Les armoiries du Tribunal

Canadian Human
Rights Tribunal

Référence : 2018 TCDP 13

Date : le 14 mai 2018

Numéro du dossier : T2185/0717

[TRADUCTION FRANÇAISE]

Entre :

Glen Jones

le plaignant

- et -

Commission canadienne des droits de la personne

la Commission

- et -

Nation Munsee-Delaware

l'intimée

Décision sur requête

Membre : Gabriel Gaudreault

 



I.  Historique de la requête

[1]  La présente décision sur requête vise à déterminer si le Tribunal canadien des droits de la personne (Tribunal) doit exonérer M. Glen Jones (plaignant) de payer les frais et indemnités accordés aux témoins suivant une assignation à comparaître à l’audience.

[2]  Le Tribunal se permet de faire un bref historique de la demande. Le soussigné a été assigné au dossier le 10 janvier 2018. Le même jour, le Tribunal a reçu par courriel une liste de témoins amendée de la part du plaignant, qui désire appeler 9 témoins à l’audience. Dans cet envoi, M. Jones précise qu’il n’a pas les moyens de payer les frais et indemnités des témoins puisqu’il reçoit des revenus fixes de pension. Le 26 mars 2018, le Tribunal a demandé à M. Jones de déposer une requête formelle à ce sujet. Le Tribunal a également informé la Nation Munsee-Delaware (intimée) qu’elle pourra déposer une réponse, si elle le désirait.

[3]  Le Tribunal a émis des directives quant à la requête à déposer. Notamment, M. Jones a été invité à détailler et à justifier clairement sa demande et à déposer, si nécessaire, des pièces justificatives à son appui. Le Tribunal a également invité les parties à informer le Tribunal si les coordonnées des témoins sont connues (ou non) et, le cas échéant, l’endroit où il est possible de trouver ces informations. Enfin, les parties ont été invitées à aborder les enjeux quant aux informations personnelles des témoins ainsi qu’une potentielle ordonnance en confidentialité.
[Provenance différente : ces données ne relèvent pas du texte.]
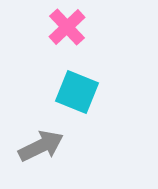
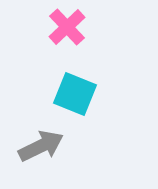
cyan square: moved 2 px left, 2 px down
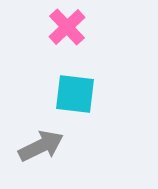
cyan square: rotated 15 degrees counterclockwise
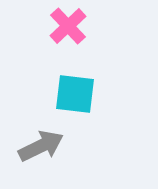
pink cross: moved 1 px right, 1 px up
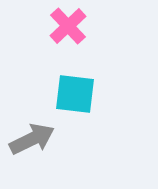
gray arrow: moved 9 px left, 7 px up
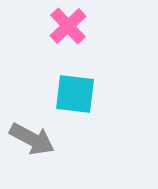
gray arrow: rotated 54 degrees clockwise
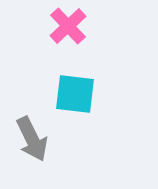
gray arrow: rotated 36 degrees clockwise
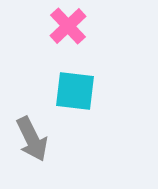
cyan square: moved 3 px up
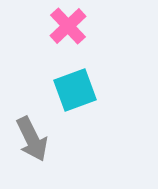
cyan square: moved 1 px up; rotated 27 degrees counterclockwise
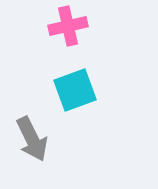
pink cross: rotated 30 degrees clockwise
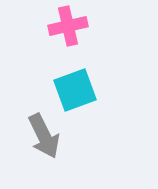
gray arrow: moved 12 px right, 3 px up
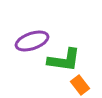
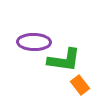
purple ellipse: moved 2 px right, 1 px down; rotated 20 degrees clockwise
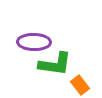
green L-shape: moved 9 px left, 4 px down
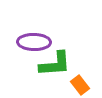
green L-shape: rotated 12 degrees counterclockwise
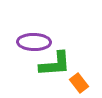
orange rectangle: moved 1 px left, 2 px up
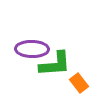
purple ellipse: moved 2 px left, 7 px down
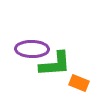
orange rectangle: rotated 30 degrees counterclockwise
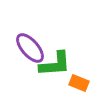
purple ellipse: moved 2 px left, 1 px up; rotated 48 degrees clockwise
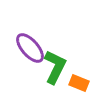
green L-shape: moved 3 px down; rotated 60 degrees counterclockwise
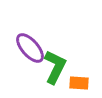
orange rectangle: rotated 18 degrees counterclockwise
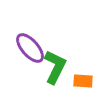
orange rectangle: moved 4 px right, 2 px up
[4]  Le 3 avril 2018, le Tribunal a reçu la requête du plaignant. Malheureusement, la demande du plaignant n’est que très peu détaillée et ne fait qu’une dizaine de lignes, tout au plus. Il est à propos de reproduire intégralement ses représentations :

[traduction]

Les adresses des témoins que je désire appeler dans le cadre de ma plainte que j’ai intentée contre la Nation Munsee-Delaware se trouvent au bureau de l’administration de cette organisation. Je n’ai pas les adresses des témoins et c’est le bureau de l’administration qui les a, pas moi.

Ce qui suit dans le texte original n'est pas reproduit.